Related to this development, but of a different nature, are the various changes caused by increased automation. It has transformed some jobs and made others obsolete. This is why, for example, we are currently seeing that the work of meter readers is coming to an end. The increased self-reading of the meters of Veitur Utilities’s customers has already resulted in considerable decreases in this line of work. The replacement of old energy meters, which has now started, will shift meter readers into the category of water carriers and other jobs which technological innovations have made redundant.

The replacement of meters has no less of an impact on those who manage the utility systems. Increased data on customer usage provide the opportunity for a better management of utilities, more efficient load management and therefore a better utilisation of the energy we obtain from Icelandic nature. Artificial intelligence comes into play when computers learn the most sensible responses to changes in customer usage or inflow deficiencies in utility systems. This calls for our staff to acquire a different know-how that will help us to make even better use of the natural resources we are entrusted with and from which we process our energy.

Fossil fuel vehicles being phased out

In 2021, for the first time there were more alternative energy cars registered on the roads than fossil fuel vehicles. Alternative energy cars are synonymous with grid-connectable electric vehicles, hydrogen electric vehicles and methane vehicles. Reykjavik Energy has vigorously supported this development for years. Evidence of this is to be found in the decisive leadership ON Power has shown in the development of EV charging stations of various kinds, its production of hydrogen, RE and Veitur Utilities’ grants for the development of facilities in apartment buildings, Veitur Utilities’ methane pipeline from Álfsnes and more. The benefits of this trend are so evident and many Icelanders are so positive about them that energy switching in transport is pivotal in the climate objectives of the Icelandic government. The importance of Carbfix in combating climate change can also not be overestimated, both in reducing emissions from polluting operations and now also by sucking carbon dioxide out of the atmosphere and disposing of it. This actually means reducing pollution that has already occurred.

Resilience and adjustments

Although good opportunities are opening up here for making a smaller carbon footprint, we need to both create more opportunities if the climate goals are to be achieved and to prepare for the events and developments that will occur with the climate changes we have already caused.
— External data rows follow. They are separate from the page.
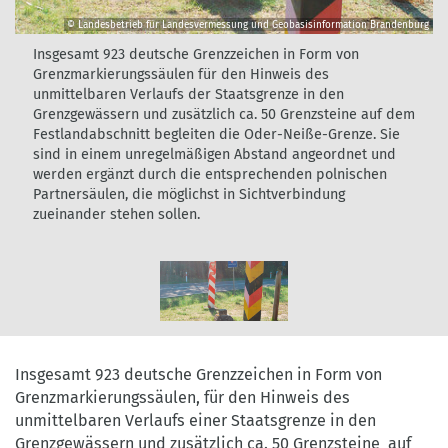
© Landesbetrieb für Landesvermessung und Geobasisinformation Brandenburg
Insgesamt
Insgesamt 923 deutsche Grenzzeichen in Form von
923
Grenzmarkierungssäulen für den Hinweis des
deutsche
unmittelbaren Verlaufs der Staatsgrenze in den
Grenzzeichen
Grenzgewässern und zusätzlich ca. 50 Grenzsteine auf dem
Festlandabschnitt begleiten die Oder-Neiße-Grenze. Sie
in
sind in einem unregelmäßigen Abstand angeordnet und
Form
werden ergänzt durch die entsprechenden polnischen
von
Partnersäulen, die möglichst in Sichtverbindung
Grenzmarkierungssäulen
zueinander stehen sollen.
für
den
Hinweis
des
unmittelbaren
©
Verlaufs
Landesbetrieb
der
Insgesamt 923 deutsche Grenzzeichen in Form von
für
Staatsgrenze
Grenzmarkierungssäulen, für den Hinweis des
Landesvermessung
in
unmittelbaren Verlaufs einer Staatsgrenze in den
und
den
Grenzgewässern und zusätzlich ca. 50 Grenzsteine auf
Geobasisinformation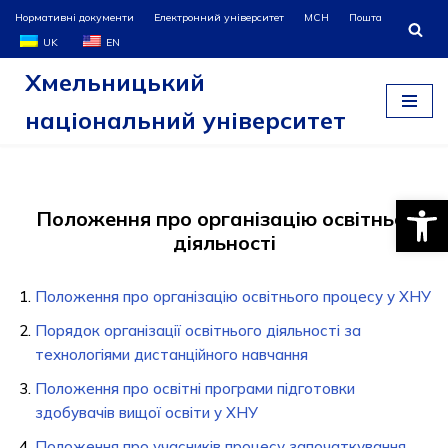
Нормативні документи
Електронний університет
МСН
Пошта
UK
EN
Перейти
Хмельницький
до
вмісту
національний університет
Відкри
Положення про організацію освітньої
діяльності
Положення про організацію освітнього процесу у ХНУ
Порядок організації освітнього діяльності за
технологіями дистанційного навчання
Положення про освітні програми підготовки
здобувачів вищої освіти у ХНУ
Положення про учасників процесу започаткування,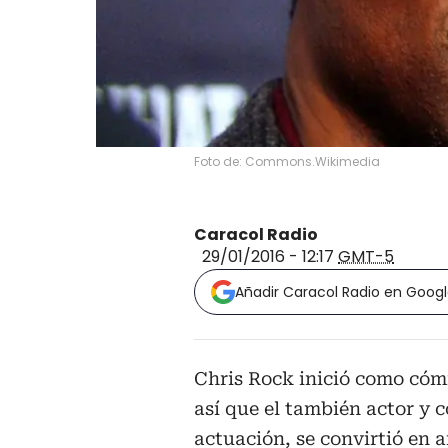
Foto de: Commons.Wikimedia
Caracol Radio
29/01/2016 - 12:17
GMT-5
Añadir Caracol Radio en Goog
Chris Rock inició como cóm
así que el también actor y
actuación, se convirtió en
Just as with technological developments, some are dealing with them successfully, while others fare less well in grappling with the changes, participating in them or leading them. These differences – our human diversity – must be understood and respected, as we adhere to the fundamental principle of sustainable life to ensure that our offsprings are offered a world that is no worse than ours; that the revolutions occurring now do not eat their own children.